A conclusão é de um estudo publicado nesta segunda-feira (28) na revista científica “Communications Earth & Environment”, do prestigiado grupo Nature, conduzido pela Universidade de Cambridge em colaboração com pesquisadores da Universidade da Califórnia.

O fenômeno em questão envolve o que os cientistas chamam de “água circumpolar profunda” — uma corrente quente que sempre existiu nas camadas mais baixas do Oceano Austral, o oceano que circunda a Antártida, mas que historicamente ficava contida longe do continente por uma barreira de água fria e densa.

🌊 Os dados mostram que essa barreira está recuando, e a água quente avançando para tomar o lugar deixado por ela.

 

“O Oceano Austral é uma das principais regiões em que as águas profundas voltam a se conectar com a atmosfera. Por isso, as mudanças ali não afetam apenas a Antártida: elas podem alterar a forma como o oceano absorve, armazena ou libera calor e carbono”, disse ao g1 Joshua Lanham, pesquisador de Cambridge e autor principal do estudo.

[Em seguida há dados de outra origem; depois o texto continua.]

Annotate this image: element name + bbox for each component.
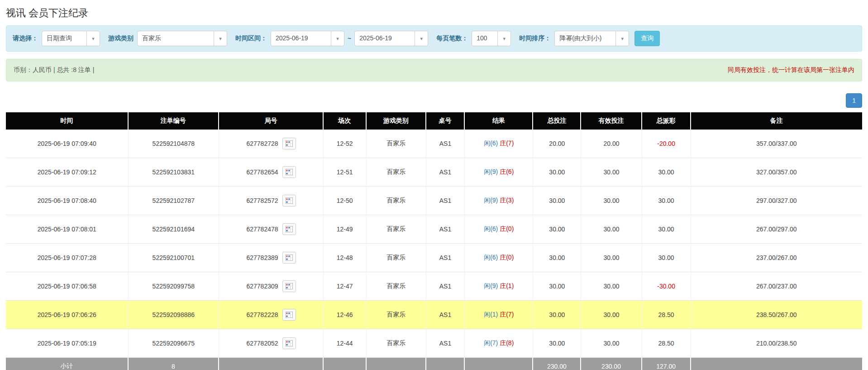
result-player: 闲(6) [484, 139, 498, 147]
cell-round-id: 627782052 [219, 329, 324, 358]
search-button[interactable]: 查询 [634, 31, 660, 46]
cell-total-bet[interactable]: 30.00 [533, 158, 581, 187]
cell-valid-bet: 30.00 [581, 158, 642, 187]
cell-time: 2025-06-19 07:08:01 [6, 215, 129, 244]
cell-result: 闲(6) 庄(0) [465, 244, 533, 272]
date-to-caret-button[interactable]: ▾ [415, 31, 428, 46]
page-size-select[interactable]: 100 ▾ [472, 31, 511, 46]
query-type-select[interactable]: 日期查询 ▾ [42, 31, 100, 46]
cell-game-type: 百家乐 [367, 187, 426, 215]
roadmap-button[interactable] [282, 138, 296, 149]
cell-session: 12-46 [324, 301, 367, 329]
cell-payout: 30.00 [642, 158, 691, 187]
game-type-caret-button[interactable]: ▾ [214, 31, 227, 46]
date-from-caret-button[interactable]: ▾ [331, 31, 344, 46]
cell-valid-bet: 30.00 [581, 215, 642, 244]
cell-total-bet[interactable]: 30.00 [533, 215, 581, 244]
header-game-type: 游戏类别 [367, 112, 426, 130]
round-id-wrap: 627782728 [246, 138, 296, 149]
game-type-select[interactable]: 百家乐 ▾ [137, 31, 227, 46]
roadmap-icon [286, 340, 293, 346]
cell-bet-id: 522592100701 [129, 244, 219, 272]
cell-remark: 267.00/297.00 [691, 215, 862, 244]
cell-round-id: 627782309 [219, 272, 324, 301]
cell-bet-id: 522592103831 [129, 158, 219, 187]
cell-time: 2025-06-19 07:05:19 [6, 329, 129, 358]
cell-total-bet[interactable]: 30.00 [533, 272, 581, 301]
roadmap-button[interactable] [282, 309, 296, 321]
header-table-no: 桌号 [426, 112, 465, 130]
cell-bet-id: 522592098886 [129, 301, 219, 329]
result-player: 闲(7) [484, 339, 498, 346]
header-valid-bet: 有效投注 [581, 112, 642, 130]
round-id-wrap: 627782052 [246, 337, 296, 349]
header-remark: 备注 [691, 112, 862, 130]
empty-cell [426, 358, 465, 370]
header-payout: 总派彩 [642, 112, 691, 130]
cell-round-id: 627782478 [219, 215, 324, 244]
result-banker: 庄(6) [500, 168, 514, 175]
range-separator: ~ [348, 35, 351, 42]
page-size-caret-button[interactable]: ▾ [497, 31, 511, 46]
cell-table-no: AS1 [426, 244, 465, 272]
date-from-select[interactable]: 2025-06-19 ▾ [271, 31, 344, 46]
cell-game-type: 百家乐 [367, 215, 426, 244]
cell-total-bet[interactable]: 30.00 [533, 301, 581, 329]
table-row: 2025-06-19 07:05:19 522592096675 6277820… [6, 329, 862, 358]
date-to-select[interactable]: 2025-06-19 ▾ [354, 31, 428, 46]
roadmap-icon [286, 197, 293, 204]
cell-total-bet[interactable]: 30.00 [533, 187, 581, 215]
sort-select[interactable]: 降幂(由大到小) ▾ [554, 31, 629, 46]
empty-cell [367, 358, 426, 370]
pagination: 1 [6, 93, 862, 108]
subtotal-label: 小计 [6, 358, 129, 370]
cell-table-no: AS1 [426, 329, 465, 358]
roadmap-button[interactable] [282, 337, 296, 349]
round-id: 627782728 [246, 140, 278, 147]
roadmap-button[interactable] [282, 280, 296, 292]
bet-records-table: 时间 注单编号 局号 场次 游戏类别 桌号 结果 总投注 有效投注 总派彩 备注… [6, 112, 862, 370]
roadmap-button[interactable] [282, 252, 296, 264]
cell-remark: 237.00/267.00 [691, 244, 862, 272]
subtotal-valid-bet: 230.00 [581, 358, 642, 370]
empty-cell [324, 358, 367, 370]
table-row: 2025-06-19 07:09:12 522592103831 6277826… [6, 158, 862, 187]
query-type-caret-button[interactable]: ▾ [86, 31, 100, 46]
subtotal-count: 8 [129, 358, 219, 370]
cell-total-bet[interactable]: 20.00 [533, 130, 581, 158]
table-row: 2025-06-19 07:08:40 522592102787 6277825… [6, 187, 862, 215]
cell-time: 2025-06-19 07:07:28 [6, 244, 129, 272]
cell-round-id: 627782572 [219, 187, 324, 215]
cell-session: 12-44 [324, 329, 367, 358]
page-size-label: 每页笔数： [436, 34, 468, 43]
roadmap-button[interactable] [282, 223, 296, 235]
page-button-1[interactable]: 1 [846, 93, 862, 108]
round-id: 627782228 [246, 311, 278, 318]
empty-cell [691, 358, 862, 370]
cell-time: 2025-06-19 07:06:58 [6, 272, 129, 301]
cell-bet-id: 522592101694 [129, 215, 219, 244]
result-player: 闲(9) [484, 168, 498, 175]
cell-table-no: AS1 [426, 215, 465, 244]
header-round-id: 局号 [219, 112, 324, 130]
result-player: 闲(9) [484, 282, 498, 289]
round-id-wrap: 627782228 [246, 309, 296, 321]
result-banker: 庄(7) [500, 311, 514, 318]
cell-bet-id: 522592096675 [129, 329, 219, 358]
round-id: 627782572 [246, 197, 278, 204]
cell-valid-bet: 30.00 [581, 272, 642, 301]
cell-total-bet[interactable]: 30.00 [533, 329, 581, 358]
cell-total-bet[interactable]: 30.00 [533, 244, 581, 272]
roadmap-button[interactable] [282, 166, 296, 178]
round-id-wrap: 627782309 [246, 280, 296, 292]
sort-caret-button[interactable]: ▾ [615, 31, 629, 46]
cell-bet-id: 522592104878 [129, 130, 219, 158]
round-id: 627782389 [246, 254, 278, 261]
cell-game-type: 百家乐 [367, 130, 426, 158]
roadmap-button[interactable] [282, 195, 296, 207]
date-to-value: 2025-06-19 [354, 31, 415, 46]
result-player: 闲(9) [484, 197, 498, 204]
summary-currency-count: 币别：人民币 | 总共 :8 注单 | [14, 66, 94, 74]
date-from-value: 2025-06-19 [271, 31, 331, 46]
cell-time: 2025-06-19 07:06:26 [6, 301, 129, 329]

“Isso pode influenciar as temperaturas dos oceanos em escala global e, potencialmente, grandes padrões de circulação oceânica que ajudam a redistribuir calor pelo planeta”, acrescentou.

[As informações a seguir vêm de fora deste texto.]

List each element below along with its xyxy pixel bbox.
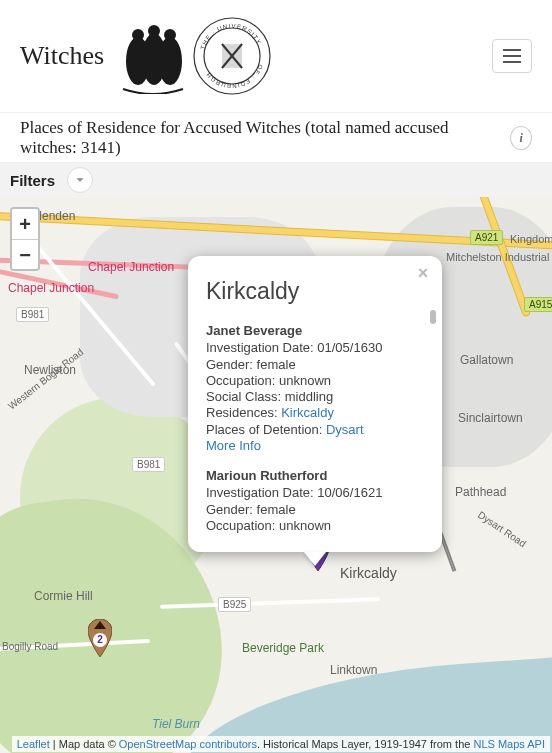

As plataformas de gelo da Antártida são estruturas que se projetam sobre o mar a partir do continente e funcionam como barreiras naturais: elas travam o movimento das geleiras e das calotes de gelo do interior da Antártida em direção ao oceano.

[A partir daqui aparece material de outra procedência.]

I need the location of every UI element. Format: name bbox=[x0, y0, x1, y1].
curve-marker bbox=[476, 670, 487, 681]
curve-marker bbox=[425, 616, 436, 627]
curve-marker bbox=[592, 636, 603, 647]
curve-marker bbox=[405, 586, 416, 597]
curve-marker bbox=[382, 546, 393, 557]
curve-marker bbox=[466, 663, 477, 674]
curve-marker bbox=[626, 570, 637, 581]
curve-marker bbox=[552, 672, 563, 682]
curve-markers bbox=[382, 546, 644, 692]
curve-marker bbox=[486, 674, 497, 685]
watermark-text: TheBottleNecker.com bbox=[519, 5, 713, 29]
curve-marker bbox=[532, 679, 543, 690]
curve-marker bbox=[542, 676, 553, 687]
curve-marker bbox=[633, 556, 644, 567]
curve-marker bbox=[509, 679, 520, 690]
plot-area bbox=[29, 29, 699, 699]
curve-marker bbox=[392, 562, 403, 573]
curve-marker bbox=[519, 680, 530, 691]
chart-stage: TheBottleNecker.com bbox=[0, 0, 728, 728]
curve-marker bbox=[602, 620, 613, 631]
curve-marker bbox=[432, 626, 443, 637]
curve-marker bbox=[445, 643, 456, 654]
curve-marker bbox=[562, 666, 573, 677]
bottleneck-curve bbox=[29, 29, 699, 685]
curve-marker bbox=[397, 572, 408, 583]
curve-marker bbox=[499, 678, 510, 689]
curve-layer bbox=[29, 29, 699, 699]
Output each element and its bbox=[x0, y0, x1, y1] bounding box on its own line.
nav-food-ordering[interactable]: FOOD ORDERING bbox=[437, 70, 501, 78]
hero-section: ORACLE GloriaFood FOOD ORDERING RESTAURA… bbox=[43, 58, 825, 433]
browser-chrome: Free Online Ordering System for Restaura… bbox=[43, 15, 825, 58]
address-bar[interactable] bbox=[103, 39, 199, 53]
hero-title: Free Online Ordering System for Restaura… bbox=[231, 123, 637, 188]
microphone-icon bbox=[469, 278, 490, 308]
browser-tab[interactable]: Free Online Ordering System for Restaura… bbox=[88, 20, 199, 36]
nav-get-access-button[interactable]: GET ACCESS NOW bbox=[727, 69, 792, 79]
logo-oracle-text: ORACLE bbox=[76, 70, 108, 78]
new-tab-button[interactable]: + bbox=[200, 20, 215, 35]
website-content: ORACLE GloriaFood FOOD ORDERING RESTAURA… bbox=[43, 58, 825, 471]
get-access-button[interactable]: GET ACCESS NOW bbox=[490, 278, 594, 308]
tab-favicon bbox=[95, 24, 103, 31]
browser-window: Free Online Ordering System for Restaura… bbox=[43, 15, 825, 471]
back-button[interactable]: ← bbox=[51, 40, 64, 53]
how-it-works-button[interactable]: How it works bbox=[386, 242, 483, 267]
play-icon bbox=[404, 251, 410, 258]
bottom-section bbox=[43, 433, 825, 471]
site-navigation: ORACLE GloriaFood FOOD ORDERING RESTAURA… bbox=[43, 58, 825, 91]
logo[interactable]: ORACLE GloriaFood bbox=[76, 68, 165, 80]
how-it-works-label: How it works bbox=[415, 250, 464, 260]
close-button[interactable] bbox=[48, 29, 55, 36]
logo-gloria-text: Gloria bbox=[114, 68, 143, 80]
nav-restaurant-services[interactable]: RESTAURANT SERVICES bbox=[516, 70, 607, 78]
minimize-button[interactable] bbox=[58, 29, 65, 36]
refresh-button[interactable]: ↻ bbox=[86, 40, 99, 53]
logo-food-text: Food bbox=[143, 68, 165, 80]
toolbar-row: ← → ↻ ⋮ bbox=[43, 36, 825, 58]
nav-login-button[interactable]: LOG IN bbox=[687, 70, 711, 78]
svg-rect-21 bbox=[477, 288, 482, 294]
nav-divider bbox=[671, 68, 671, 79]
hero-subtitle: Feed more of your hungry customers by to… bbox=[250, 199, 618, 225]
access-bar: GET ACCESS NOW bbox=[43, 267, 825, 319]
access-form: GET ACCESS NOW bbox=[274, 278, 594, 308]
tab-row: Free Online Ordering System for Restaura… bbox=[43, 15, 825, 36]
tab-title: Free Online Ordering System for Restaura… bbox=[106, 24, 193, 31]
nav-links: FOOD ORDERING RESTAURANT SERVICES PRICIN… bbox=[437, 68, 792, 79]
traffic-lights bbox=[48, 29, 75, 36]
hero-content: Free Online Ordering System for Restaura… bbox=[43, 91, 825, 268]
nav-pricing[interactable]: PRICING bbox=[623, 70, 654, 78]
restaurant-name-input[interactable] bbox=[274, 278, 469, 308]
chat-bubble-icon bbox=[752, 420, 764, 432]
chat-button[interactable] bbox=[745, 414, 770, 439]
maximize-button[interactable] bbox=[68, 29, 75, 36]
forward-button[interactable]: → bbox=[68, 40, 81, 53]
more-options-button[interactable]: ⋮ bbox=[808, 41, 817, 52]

Sem elas, o gelo terrestre deslizaria mais rapidamente para o mar.

Segundo estimativas, a quantidade de água doce retida nas geleiras e calotes de gelo antárticas é suficiente para elevar o nível do mar global em cerca de 58 metros, se totalmente derretida.

Desse modo, mesmo uma fração desse volume teria consequências severas para cidades costeiras ao redor do mundo, como as do Brasil.

A perda de gelo na Antártida contribui para a elevação do nível do mar em escala global. E esse aumento afeta áreas costeiras em todo o mundo. Nosso estudo não apresenta projeções sobre o nível do mar, mas o ponto central é que o que acontece ao redor da Antártida não tem consequências distantes ou isoladas.
— Josh Lanham, pesquisador do Departamento de Ciências da Terra da Universidade de Cambridge e autor do estudo.

E o que torna o novo estudo especialmente significativo é que ele resolve uma lacuna histórica.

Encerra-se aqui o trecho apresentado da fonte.